I use 777 pellets and they seem to work okay for me in my inline. Had an old Knight 93 that REALLY liked 85 grain loads. so loose powder for it was the only way to go.


----------



## sherman51

i found a good sale on the 777 about 4 yrs ago, and have been using it ever since i bought up a bunch of it. im still shooting the same powder that i bought back then. it still fires good for me. i have no complants at all.

when i get the rest of the 777 i still have shot up, i think i might try the bh209. but i have had such good service out of the 777 its going to have to do a good job to get me to change from the 777 pellits.
sherman


----------



## CasualFisherman

supercanoe said:


> I've always shot loose pyrodex or pryrodex pellets. Does 777 or white hots have less smoke or any other advantages over pyrodex pellets. Any one have any first hand experience with 777 or white hots?

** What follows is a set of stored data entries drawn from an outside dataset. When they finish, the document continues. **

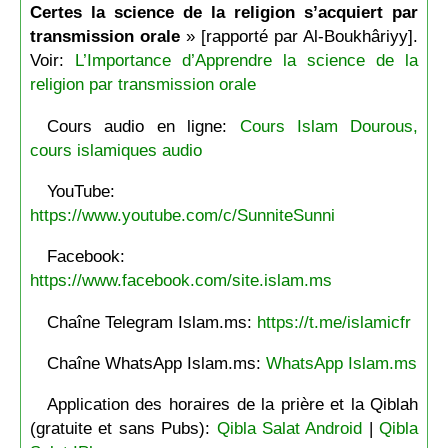
Certes la science de la religion s’acquiert par
transmission orale
» [rapporté par Al-Boukhâriyy].
Voir:
L’Importance d’Apprendre la science de la
religion par transmission orale
Cours audio en ligne:
Cours Islam Dourous,
cours islamiques audio
YouTube:
https://www.youtube.com/c/SunniteSunni
Facebook:
https://www.facebook.com/site.islam.ms
Chaîne Telegram Islam.ms:
https://t.me/islamicfr
Chaîne WhatsApp Islam.ms:
WhatsApp Islam.ms
Application des horaires de la prière et la Qiblah
(gratuite et sans Pubs):
Qibla Salat Android
|
Qibla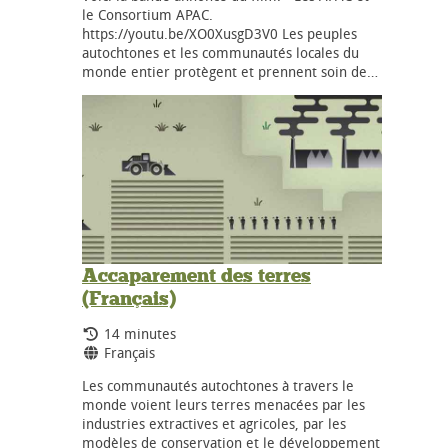
le Consortium APAC.
https://youtu.be/XO0XusgD3V0 Les peuples
autochtones et les communautés locales du
monde entier protègent et prennent soin de…
Accaparement des terres
(Français)
Durée:
14 minutes
Langues:
Français
Les communautés autochtones à travers le
monde voient leurs terres menacées par les
industries extractives et agricoles, par les
modèles de conservation et le développement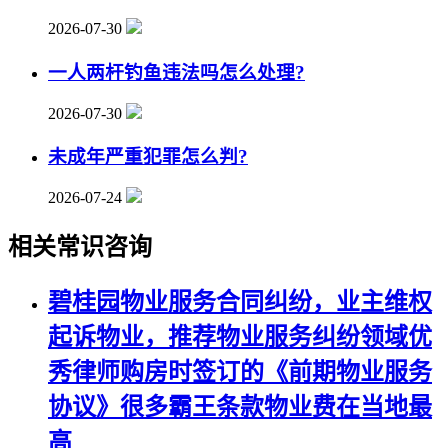
2026-07-30
一人两杆钓鱼违法吗怎么处理?
2026-07-30
未成年严重犯罪怎么判?
2026-07-24
相关常识咨询
碧桂园
物业服务合同纠纷
，业主维权
起诉物业，推荐物业服务纠纷领域优
秀律师购房时签订的《前期物业服务
协议》很多霸王条款物业费在当地最
高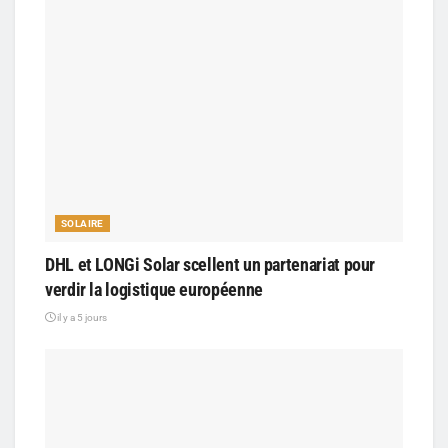
SOLAIRE
DHL et LONGi Solar scellent un partenariat pour
verdir la logistique européenne
il y a 5 jours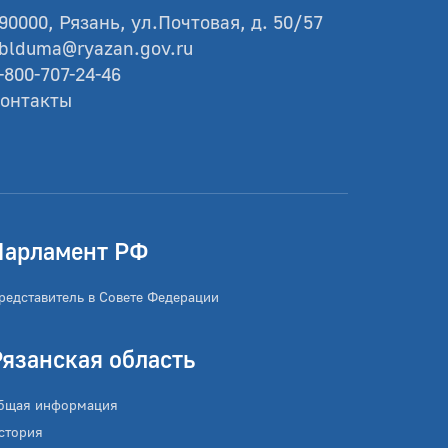
90000, Рязань, ул.Почтовая, д. 50/57
blduma@ryazan.gov.ru
-800-707-24-46
онтакты
Парламент РФ
редставитель в Совете Федерации
Рязанская область
бщая информация
стория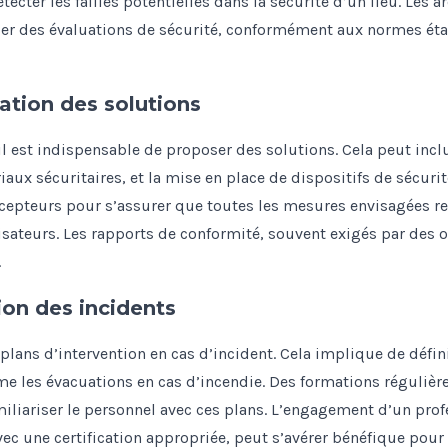
tecter les failles potentielles dans la sécurité d’un lieu. Les a
ser des évaluations de sécurité, conformément aux normes éta
cation des solutions
, il est indispensable de proposer des solutions. Cela peut inc
aux sécuritaires, et la mise en place de dispositifs de sécuri
ncepteurs pour s’assurer que toutes les mesures envisagées r
lisateurs. Les rapports de conformité, souvent exigés par des o
.
ion des incidents
 plans d’intervention en cas d’incident. Cela implique de défi
e les évacuations en cas d’incendie. Des formations régulière
iliariser le personnel avec ces plans. L’engagement d’un profe
ec une certification appropriée, peut s’avérer bénéfique pour 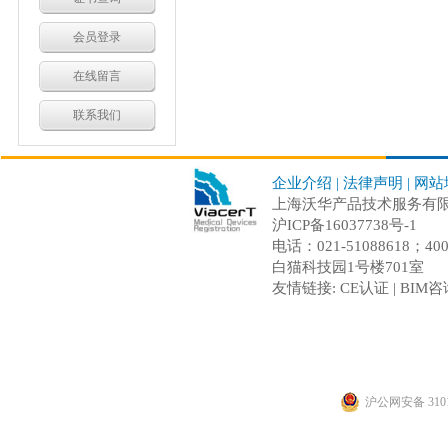
会员登录
在线留言
联系我们
企业介绍
|
法律声明
|
网站
上海沃华产品技术服务有限公司 C
沪ICP备16037738号-1
电话：021-51088618；
白猫科技园1号楼701室
友情链接:
CE认证
|
BIM咨
沪公网安备 3101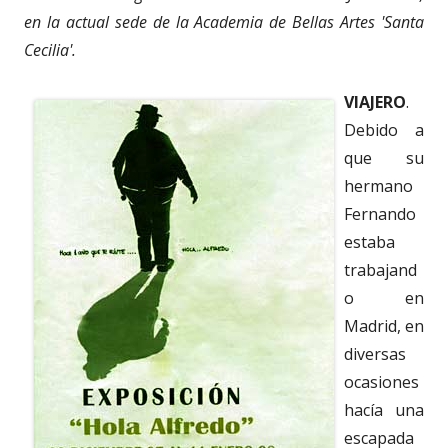
en la actual sede de la Academia de Bellas Artes 'Santa
Cecilia'.
VIAJERO
.
Debido a
que su
hermano
Fernando
estaba
trabajand
o en
Madrid, en
diversas
ocasiones
hacía una
escapada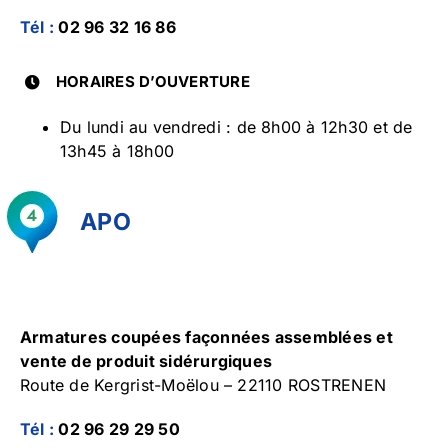
Tél :
02 96 32 16 86
HORAIRES D’OUVERTURE
Du lundi au vendredi : de 8h00 à 12h30 et de
13h45 à 18h00
APO
Armatures coupées façonnées assemblées et
vente de produit sidérurgiques
Route de Kergrist-Moëlou – 22110 ROSTRENEN
Tél :
02 96 29 29 50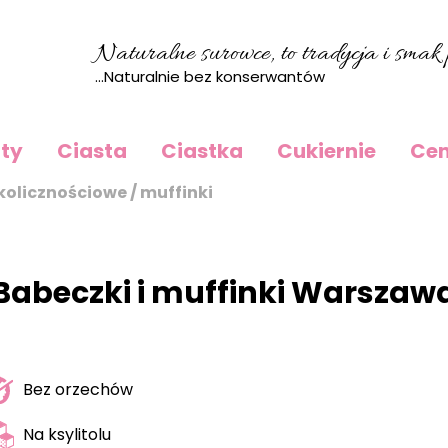
Naturalne surowce, to tradycja i smak p
...Naturalnie bez konserwantów
rty
Ciasta
Ciastka
Cukiernie
Cen
kolicznościowe / muffinki
Babeczki i muffinki Warszaw
Bez orzechów
Na ksylitolu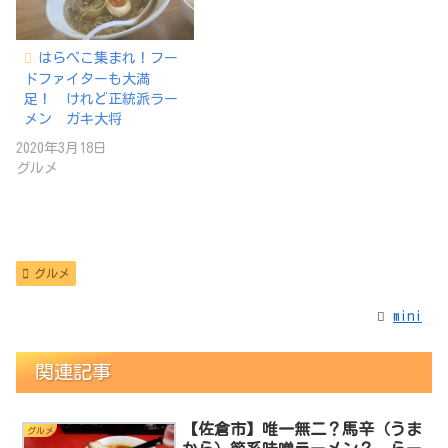
はらぺこ集まれ！フー
ドファイターも大満
足！ けれど正統派ラー
メン ガキ大将
2020年3月18日
グルメ
グルメ
mini
関連記事
【佐倉市】唯一無二？馬辛（うま
グルメ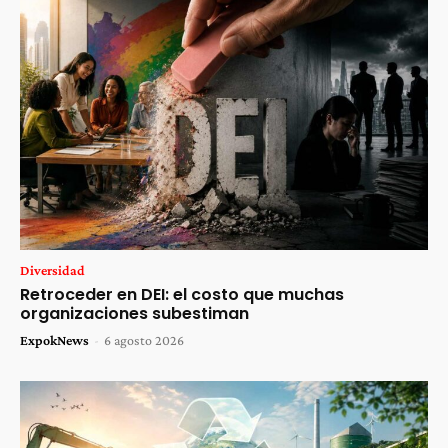
Diversidad
Retroceder en DEI: el costo que muchas
organizaciones subestiman
ExpokNews
-
6 agosto 2026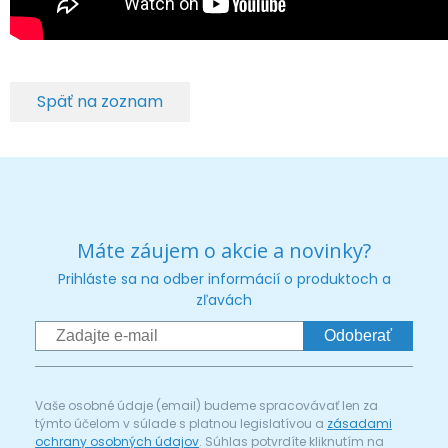
Späť na zoznam
Máte záujem o akcie a novinky?
Prihláste sa na odber informácií o produktoch a
zľavách
Odoberať
Vaše osobné údaje (email) budeme spracovávať len za
týmto účelom v súlade s platnou legislatívou a
zásadami
ochrany osobných údajov
. Súhlas potvrdíte kliknutím na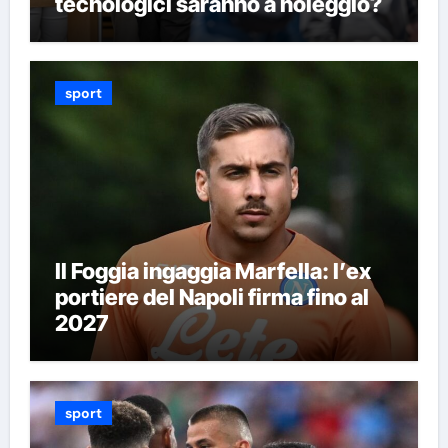
tecnologici saranno a noleggio?
sport
Il Foggia ingaggia Marfella: l’ex
portiere del Napoli firma fino al
2027
sport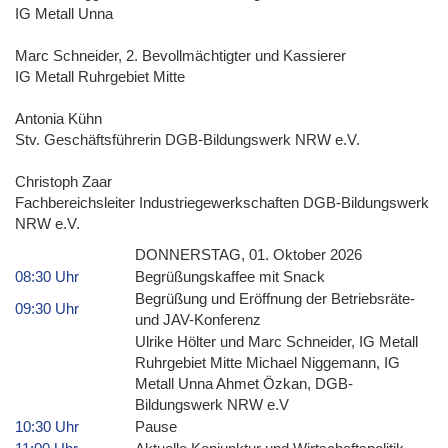
IG Metall Unna
Marc Schneider, 2. Bevollmächtigter und Kassierer
IG Metall Ruhrgebiet Mitte
Antonia Kühn
Stv. Geschäftsführerin DGB-Bildungswerk NRW e.V.
Christoph Zaar
Fachbereichsleiter Industriegewerkschaften DGB-Bildungswerk
NRW e.V.
DONNERSTAG, 01. Oktober 2026
08:30 Uhr
Begrüßungskaffee mit Snack
Begrüßung und Eröffnung der Betriebsräte-
09:30 Uhr
und JAV-Konferenz
Ulrike Hölter und Marc Schneider, IG Metall
Ruhrgebiet Mitte Michael Niggemann, IG
Metall Unna Ahmet Özkan, DGB-
Bildungswerk NRW e.V
10:30 Uhr
Pause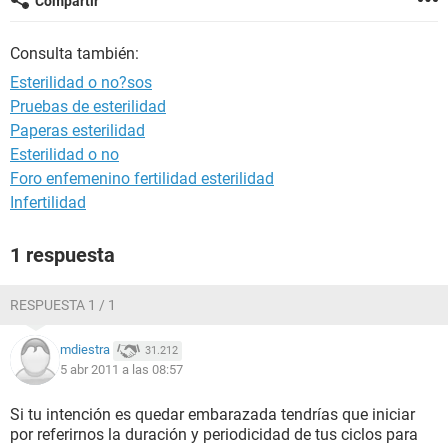
Compartir
Consulta también:
Esterilidad o no?sos
Pruebas de esterilidad
Paperas esterilidad
Esterilidad o no
Foro enfemenino fertilidad esterilidad
Infertilidad
1 respuesta
RESPUESTA 1 / 1
mdiestra
31.212
5 abr 2011 a las 08:57
Si tu intención es quedar embarazada tendrías que iniciar
por referirnos la duración y periodicidad de tus ciclos para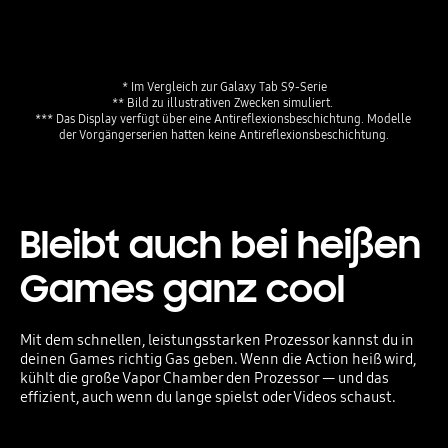
* Im Vergleich zur Galaxy Tab S9-Serie
** Bild zu illustrativen Zwecken simuliert. 
*** Das Display verfügt über eine Antireflexionsbeschichtung. Modelle 
der Vorgängerserien hatten keine Antireflexionsbeschichtung.
Bleibt auch bei heißen
Games ganz cool
Mit dem schnellen, leistungsstarken Prozessor kannst du in
deinen Games richtig Gas geben. Wenn die Action heiß wird,
kühlt die große Vapor Chamber den Prozessor — und das
effizient, auch wenn du lange spielst oder Videos schaust.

I still use loose pyrodex. At half the price, I do not see any clear advantage. Certainly not any in accuracy. 777 may be a little cleaner but both are a mess. 


I have not used white hots.


----------



## flthednut

I too have bought quite a quantity of 777 in both pellets and loose powder. I'm sure I have enough to last a long, long time. I have never tried the white hots and I used to shoot the Pyrodex powder years ago. Sure it's all dirty but that's the nature of smokepoles.... I would like to try the Blackhorn 209 but I own a T/C Black Diamond and from my understanding, this is one rifle that the BH 209 shouldn't be used in. It has to do with the sliding plunger bolt and blow back through the breech plug. Now for those of you with bolt type or closed breech types this BH 209 powder seems to be the best thing going. Although I might not achieve the holy grail of hair splitting accuracy, the 777 pellets does the job very well for me. 2 Pellets with a easy glide 250 gr. shockwave proved accurate enough to take an 8 point last year at a respectable 97 - 100 yards holding dead on. The buck went about 15 yards and expired. Over the years this 2 pellet load with different sabots of different weights all seem to have done the job. There have been seasons where I used the Muzzleloader instead of my shotgun. Yep I love that rifle and the way it shoots. Maybe one day soon I'll buy a closed breech type muzzleloader and try this BH 209 powder... I was blessed with a Grandson this past June and I can't think of a better reason why I shouldn't buy a new Muzzlelaoder. Heck They ain't going to get any cheaper in the future, Who knows if they will even be made. Sorry if I'm getting long winded and off topic.... Ain't nothin wrong with shooting Pyrodex, If it works for you I'm sure the deer have no clue. Good hunting Gentlemen......:!


----------